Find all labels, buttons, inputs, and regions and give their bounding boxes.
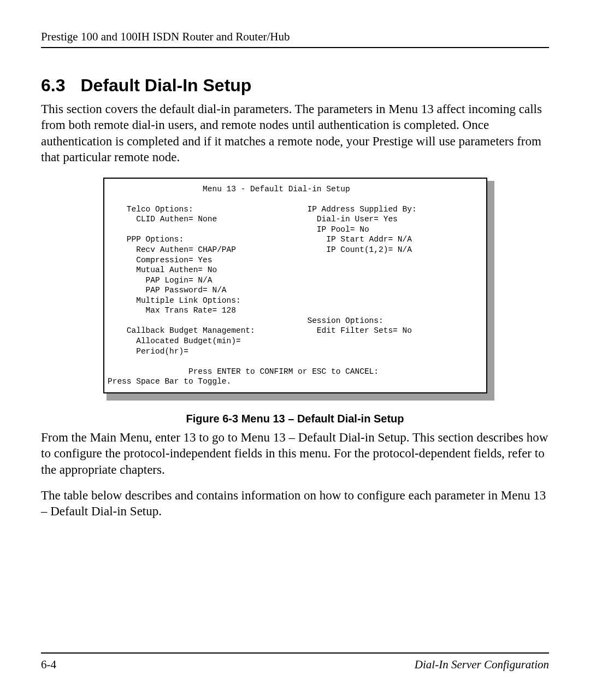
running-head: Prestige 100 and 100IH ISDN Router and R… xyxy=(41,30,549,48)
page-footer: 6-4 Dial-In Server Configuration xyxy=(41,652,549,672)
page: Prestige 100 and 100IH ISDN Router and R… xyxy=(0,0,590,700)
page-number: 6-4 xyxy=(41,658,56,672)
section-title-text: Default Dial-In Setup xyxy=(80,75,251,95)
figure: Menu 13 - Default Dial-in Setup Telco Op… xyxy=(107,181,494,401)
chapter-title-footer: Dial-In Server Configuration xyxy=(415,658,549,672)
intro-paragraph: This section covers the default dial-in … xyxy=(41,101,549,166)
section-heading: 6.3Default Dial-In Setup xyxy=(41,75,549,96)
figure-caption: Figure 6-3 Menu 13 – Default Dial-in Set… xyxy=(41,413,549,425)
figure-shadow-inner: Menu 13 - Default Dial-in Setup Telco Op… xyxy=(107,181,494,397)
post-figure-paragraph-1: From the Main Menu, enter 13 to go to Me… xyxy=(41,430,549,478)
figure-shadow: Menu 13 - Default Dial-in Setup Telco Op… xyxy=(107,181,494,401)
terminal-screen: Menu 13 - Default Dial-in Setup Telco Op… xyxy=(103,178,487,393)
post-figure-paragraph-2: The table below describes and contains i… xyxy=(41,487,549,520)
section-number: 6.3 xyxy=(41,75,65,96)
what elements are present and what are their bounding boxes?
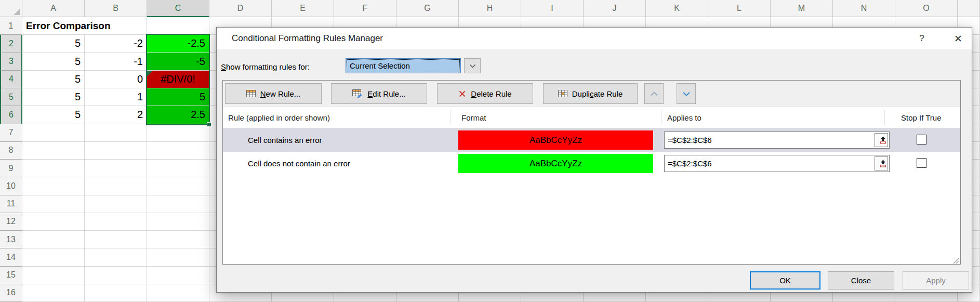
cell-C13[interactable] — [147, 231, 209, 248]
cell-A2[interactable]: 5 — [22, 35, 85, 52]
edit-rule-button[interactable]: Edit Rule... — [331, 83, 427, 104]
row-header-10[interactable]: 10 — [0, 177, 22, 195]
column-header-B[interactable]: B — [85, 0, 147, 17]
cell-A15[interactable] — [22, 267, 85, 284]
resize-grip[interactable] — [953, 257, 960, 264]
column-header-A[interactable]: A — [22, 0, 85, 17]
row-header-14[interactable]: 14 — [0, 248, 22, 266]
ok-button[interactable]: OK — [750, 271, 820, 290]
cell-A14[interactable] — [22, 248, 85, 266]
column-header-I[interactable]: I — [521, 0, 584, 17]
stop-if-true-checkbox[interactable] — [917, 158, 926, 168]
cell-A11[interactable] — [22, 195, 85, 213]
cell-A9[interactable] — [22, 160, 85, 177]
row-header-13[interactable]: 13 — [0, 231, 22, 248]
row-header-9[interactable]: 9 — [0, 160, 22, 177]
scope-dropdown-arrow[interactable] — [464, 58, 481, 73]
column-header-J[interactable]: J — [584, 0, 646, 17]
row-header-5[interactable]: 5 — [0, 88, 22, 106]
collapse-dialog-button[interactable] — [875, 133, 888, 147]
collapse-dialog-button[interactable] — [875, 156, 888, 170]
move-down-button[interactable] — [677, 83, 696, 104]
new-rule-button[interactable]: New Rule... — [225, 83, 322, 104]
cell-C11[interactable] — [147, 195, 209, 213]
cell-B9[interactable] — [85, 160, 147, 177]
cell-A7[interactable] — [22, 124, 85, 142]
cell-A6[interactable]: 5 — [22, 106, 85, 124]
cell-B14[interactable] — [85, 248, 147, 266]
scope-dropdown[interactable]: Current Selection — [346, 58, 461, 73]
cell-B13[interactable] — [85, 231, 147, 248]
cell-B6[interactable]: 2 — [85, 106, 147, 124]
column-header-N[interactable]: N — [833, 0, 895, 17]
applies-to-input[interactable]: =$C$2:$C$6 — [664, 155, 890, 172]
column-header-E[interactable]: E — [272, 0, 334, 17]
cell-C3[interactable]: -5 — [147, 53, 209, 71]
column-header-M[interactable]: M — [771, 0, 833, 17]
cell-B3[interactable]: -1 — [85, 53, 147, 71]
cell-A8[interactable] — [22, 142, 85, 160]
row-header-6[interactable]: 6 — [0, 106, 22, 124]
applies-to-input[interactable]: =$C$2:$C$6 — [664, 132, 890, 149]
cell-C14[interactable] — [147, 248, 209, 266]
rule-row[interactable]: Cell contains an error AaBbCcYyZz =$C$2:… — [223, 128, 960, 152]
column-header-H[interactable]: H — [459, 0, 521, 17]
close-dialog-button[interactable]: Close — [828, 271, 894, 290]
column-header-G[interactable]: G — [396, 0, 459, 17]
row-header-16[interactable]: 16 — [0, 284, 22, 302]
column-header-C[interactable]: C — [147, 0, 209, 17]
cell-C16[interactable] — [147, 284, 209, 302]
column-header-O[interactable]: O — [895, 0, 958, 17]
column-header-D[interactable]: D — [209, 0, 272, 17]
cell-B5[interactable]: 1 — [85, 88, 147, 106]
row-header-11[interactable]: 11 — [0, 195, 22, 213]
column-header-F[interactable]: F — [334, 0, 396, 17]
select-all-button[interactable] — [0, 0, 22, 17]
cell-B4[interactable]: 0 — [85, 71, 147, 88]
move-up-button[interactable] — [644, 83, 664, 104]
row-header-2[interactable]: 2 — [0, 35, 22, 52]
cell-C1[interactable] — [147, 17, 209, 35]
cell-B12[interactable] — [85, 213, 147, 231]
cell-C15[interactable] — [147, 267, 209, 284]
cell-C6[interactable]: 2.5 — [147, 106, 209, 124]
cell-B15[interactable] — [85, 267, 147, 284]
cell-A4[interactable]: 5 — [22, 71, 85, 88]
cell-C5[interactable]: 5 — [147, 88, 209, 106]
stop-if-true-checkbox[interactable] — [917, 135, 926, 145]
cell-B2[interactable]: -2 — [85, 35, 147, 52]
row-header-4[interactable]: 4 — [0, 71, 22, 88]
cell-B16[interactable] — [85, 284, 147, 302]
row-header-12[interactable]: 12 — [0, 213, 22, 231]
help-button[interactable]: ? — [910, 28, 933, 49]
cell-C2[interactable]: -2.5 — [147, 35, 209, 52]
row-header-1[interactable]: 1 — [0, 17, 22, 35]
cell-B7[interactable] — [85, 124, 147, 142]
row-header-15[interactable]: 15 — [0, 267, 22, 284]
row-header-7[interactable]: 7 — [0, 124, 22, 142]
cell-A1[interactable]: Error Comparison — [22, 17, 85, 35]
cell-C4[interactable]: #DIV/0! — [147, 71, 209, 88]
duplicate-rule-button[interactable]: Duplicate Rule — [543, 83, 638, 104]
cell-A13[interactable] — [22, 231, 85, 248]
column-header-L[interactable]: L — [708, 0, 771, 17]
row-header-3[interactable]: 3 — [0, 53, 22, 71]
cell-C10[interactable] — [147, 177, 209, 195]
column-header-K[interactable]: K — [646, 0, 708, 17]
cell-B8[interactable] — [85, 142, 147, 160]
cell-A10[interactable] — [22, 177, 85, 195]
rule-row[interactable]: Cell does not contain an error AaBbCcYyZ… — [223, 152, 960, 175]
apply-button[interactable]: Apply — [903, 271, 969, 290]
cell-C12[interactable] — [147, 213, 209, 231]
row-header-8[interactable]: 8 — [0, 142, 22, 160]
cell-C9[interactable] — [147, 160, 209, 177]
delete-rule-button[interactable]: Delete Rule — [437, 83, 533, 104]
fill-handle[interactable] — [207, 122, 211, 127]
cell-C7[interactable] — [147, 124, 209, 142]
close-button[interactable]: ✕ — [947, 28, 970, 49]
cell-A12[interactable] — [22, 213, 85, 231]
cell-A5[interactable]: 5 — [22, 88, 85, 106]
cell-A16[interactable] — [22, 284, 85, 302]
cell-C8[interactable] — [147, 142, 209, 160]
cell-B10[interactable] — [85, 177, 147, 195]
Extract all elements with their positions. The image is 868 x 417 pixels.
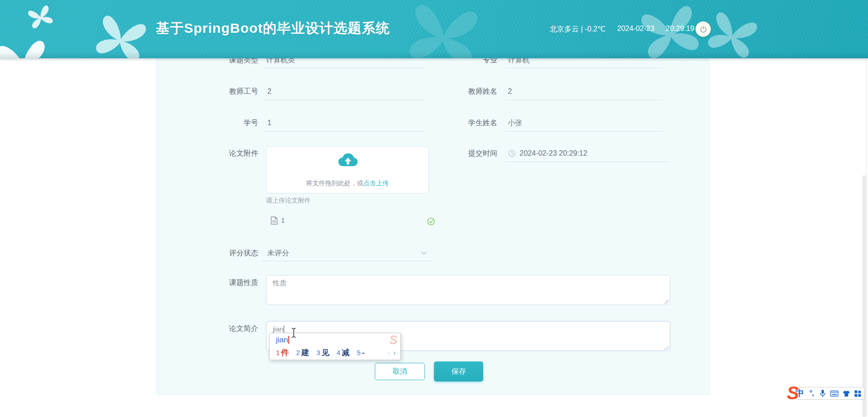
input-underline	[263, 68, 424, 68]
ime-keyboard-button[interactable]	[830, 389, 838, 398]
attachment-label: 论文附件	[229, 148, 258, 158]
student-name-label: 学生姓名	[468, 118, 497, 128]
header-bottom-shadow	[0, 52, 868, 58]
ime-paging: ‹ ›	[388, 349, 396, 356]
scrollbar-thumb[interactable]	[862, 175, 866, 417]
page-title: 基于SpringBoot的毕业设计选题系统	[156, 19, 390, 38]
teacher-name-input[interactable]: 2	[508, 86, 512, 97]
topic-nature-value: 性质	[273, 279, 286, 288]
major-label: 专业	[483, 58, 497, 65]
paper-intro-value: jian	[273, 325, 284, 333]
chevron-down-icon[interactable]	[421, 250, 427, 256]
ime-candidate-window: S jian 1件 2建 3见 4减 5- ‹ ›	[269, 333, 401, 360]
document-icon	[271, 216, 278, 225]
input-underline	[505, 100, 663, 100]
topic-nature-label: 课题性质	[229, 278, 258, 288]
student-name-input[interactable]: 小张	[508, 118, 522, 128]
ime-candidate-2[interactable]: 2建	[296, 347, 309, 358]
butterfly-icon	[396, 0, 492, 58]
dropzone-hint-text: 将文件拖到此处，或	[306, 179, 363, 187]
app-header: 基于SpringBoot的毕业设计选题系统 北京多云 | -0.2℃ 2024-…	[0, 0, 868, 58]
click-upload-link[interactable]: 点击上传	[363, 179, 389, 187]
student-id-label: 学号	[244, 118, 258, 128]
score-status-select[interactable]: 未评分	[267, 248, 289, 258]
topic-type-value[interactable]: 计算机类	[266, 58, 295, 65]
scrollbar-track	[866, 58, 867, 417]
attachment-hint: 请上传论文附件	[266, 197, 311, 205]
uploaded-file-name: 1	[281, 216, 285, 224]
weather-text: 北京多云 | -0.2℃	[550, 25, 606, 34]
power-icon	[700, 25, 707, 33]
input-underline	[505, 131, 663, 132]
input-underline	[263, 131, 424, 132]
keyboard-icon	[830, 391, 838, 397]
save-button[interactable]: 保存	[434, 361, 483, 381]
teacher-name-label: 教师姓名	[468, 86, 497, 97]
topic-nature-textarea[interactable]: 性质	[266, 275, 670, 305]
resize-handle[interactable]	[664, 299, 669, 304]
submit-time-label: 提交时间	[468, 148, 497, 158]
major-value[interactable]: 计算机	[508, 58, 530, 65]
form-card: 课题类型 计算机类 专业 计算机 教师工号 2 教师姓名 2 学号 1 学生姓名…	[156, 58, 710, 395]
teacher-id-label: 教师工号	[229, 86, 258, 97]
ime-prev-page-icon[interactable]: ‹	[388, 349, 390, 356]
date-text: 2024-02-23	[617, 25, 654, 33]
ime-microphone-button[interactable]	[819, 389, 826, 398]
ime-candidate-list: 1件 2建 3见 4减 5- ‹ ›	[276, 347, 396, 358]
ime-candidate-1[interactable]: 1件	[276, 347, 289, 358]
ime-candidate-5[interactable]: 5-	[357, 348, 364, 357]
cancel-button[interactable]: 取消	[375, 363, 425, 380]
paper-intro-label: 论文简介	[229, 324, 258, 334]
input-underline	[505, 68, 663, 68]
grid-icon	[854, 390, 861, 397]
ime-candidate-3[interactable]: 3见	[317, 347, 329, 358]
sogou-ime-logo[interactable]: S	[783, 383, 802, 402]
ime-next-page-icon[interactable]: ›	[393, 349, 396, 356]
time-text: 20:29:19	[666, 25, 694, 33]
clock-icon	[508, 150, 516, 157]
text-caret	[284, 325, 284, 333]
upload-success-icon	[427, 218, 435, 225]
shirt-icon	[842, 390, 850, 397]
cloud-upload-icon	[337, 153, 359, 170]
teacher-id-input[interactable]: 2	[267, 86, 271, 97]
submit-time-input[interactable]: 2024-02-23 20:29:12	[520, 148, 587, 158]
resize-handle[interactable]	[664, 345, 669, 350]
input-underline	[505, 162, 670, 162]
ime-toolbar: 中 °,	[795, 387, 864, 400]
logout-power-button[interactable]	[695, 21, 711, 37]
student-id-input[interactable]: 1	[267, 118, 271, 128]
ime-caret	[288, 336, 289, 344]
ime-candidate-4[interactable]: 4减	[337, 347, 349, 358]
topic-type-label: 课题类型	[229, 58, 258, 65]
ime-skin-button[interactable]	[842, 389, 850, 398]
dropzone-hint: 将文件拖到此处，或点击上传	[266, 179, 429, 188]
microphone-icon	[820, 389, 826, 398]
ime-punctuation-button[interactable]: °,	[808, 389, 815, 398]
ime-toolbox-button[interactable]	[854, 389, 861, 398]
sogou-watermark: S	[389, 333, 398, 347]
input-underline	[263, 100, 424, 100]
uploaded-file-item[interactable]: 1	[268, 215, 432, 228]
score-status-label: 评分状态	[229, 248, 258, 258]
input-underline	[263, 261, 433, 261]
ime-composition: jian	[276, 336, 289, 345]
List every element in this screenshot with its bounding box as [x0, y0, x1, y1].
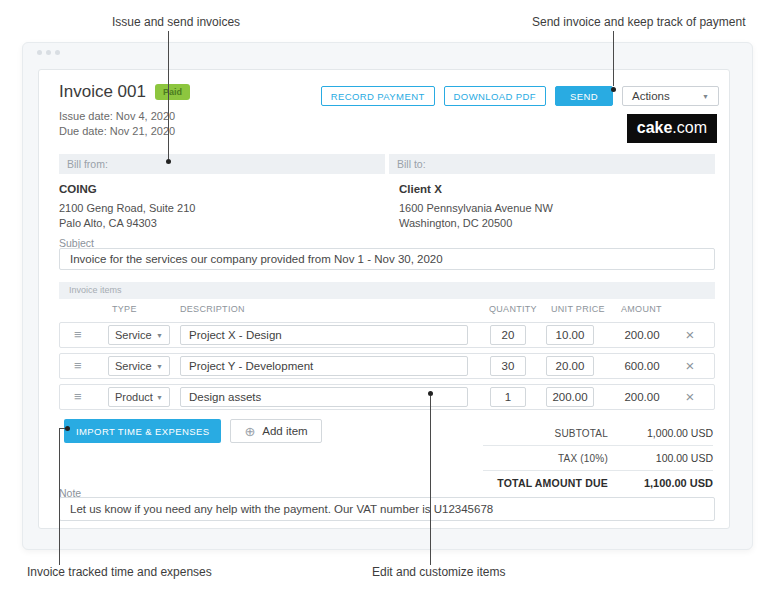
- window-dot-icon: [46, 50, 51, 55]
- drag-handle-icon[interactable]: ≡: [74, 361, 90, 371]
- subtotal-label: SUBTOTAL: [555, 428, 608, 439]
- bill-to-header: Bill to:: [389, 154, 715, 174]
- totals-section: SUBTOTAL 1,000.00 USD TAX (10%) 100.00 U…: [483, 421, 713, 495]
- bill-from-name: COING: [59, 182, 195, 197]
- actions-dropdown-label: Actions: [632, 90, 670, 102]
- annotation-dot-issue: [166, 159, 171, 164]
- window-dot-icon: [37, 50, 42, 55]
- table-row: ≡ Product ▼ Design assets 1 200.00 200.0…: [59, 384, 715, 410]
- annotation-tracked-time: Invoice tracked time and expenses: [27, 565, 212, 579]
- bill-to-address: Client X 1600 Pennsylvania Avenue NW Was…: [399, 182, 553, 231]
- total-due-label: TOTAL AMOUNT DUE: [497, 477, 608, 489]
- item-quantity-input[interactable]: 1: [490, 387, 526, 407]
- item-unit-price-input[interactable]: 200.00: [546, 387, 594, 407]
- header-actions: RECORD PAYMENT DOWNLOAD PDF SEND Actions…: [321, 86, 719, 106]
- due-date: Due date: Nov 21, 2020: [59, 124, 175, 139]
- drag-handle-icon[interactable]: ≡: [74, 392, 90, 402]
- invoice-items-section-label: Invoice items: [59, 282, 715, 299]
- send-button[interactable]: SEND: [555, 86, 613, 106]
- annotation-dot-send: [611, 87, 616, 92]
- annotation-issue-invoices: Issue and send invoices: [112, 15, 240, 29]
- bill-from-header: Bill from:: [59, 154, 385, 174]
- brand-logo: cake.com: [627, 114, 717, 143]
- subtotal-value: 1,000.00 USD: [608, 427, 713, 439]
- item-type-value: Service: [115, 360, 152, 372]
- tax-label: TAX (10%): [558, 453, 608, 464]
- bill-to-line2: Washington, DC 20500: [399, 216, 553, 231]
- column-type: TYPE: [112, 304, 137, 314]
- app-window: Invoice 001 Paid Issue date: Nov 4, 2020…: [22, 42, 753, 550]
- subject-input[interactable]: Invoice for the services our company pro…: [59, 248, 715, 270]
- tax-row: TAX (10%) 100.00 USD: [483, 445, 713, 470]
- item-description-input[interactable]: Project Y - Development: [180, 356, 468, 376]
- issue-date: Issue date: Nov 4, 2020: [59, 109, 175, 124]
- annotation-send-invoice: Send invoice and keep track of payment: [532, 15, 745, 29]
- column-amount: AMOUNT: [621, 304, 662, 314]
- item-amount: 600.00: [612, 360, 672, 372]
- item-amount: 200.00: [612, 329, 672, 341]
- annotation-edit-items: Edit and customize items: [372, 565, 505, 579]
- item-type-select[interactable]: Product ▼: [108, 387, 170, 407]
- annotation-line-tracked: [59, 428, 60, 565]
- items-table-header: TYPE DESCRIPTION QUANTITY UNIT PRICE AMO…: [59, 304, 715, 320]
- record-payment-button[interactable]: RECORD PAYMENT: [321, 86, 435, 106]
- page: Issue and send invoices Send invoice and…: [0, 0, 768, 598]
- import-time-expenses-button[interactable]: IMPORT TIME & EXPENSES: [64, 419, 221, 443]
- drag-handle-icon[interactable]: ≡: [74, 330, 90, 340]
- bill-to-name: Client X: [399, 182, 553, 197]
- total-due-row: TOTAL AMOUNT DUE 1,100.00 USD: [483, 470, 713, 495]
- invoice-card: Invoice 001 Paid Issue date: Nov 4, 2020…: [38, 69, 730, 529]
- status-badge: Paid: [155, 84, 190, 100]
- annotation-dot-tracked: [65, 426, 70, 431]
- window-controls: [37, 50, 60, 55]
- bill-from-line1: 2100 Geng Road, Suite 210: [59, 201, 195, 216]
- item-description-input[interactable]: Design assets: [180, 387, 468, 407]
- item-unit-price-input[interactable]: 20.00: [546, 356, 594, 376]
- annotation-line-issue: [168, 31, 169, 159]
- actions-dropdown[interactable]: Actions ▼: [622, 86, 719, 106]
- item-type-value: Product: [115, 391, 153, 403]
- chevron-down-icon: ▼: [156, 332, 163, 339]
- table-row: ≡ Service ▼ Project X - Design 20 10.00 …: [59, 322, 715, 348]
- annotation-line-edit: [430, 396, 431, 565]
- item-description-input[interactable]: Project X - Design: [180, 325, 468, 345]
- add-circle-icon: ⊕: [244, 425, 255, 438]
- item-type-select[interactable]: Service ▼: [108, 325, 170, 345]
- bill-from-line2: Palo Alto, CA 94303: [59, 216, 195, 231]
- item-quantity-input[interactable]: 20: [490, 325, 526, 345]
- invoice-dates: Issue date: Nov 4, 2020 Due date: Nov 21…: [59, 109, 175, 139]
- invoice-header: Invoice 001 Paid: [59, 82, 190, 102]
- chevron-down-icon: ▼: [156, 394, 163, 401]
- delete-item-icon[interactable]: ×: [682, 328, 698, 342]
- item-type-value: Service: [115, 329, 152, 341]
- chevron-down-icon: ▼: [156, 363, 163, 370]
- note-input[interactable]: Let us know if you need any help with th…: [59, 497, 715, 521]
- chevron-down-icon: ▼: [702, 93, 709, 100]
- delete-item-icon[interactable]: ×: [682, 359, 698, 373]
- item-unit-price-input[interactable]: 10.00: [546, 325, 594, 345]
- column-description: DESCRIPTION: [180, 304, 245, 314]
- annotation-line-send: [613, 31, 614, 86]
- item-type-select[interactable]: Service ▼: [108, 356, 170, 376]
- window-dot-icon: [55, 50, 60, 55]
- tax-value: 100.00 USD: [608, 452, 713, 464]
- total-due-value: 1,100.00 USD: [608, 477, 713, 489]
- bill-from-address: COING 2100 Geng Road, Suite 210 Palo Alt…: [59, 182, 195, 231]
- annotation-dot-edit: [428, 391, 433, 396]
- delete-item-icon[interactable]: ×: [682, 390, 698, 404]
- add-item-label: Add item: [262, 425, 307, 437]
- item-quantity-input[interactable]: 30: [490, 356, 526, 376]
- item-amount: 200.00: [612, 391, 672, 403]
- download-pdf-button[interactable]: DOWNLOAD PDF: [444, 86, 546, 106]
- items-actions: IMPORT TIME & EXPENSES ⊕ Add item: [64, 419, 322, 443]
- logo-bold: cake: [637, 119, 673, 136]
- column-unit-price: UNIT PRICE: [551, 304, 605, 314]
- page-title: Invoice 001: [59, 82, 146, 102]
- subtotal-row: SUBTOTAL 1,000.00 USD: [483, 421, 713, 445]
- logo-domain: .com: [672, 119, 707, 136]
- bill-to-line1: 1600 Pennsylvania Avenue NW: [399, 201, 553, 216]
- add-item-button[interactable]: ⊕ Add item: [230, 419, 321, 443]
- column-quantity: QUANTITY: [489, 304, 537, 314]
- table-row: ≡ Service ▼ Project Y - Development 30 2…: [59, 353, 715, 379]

☆ ☆ ☆

● **ABOUT THIS EXERCISE**
Return the number of lines in the material holding the string "Geng", and no other text.

● **RESPONSE AREA**
2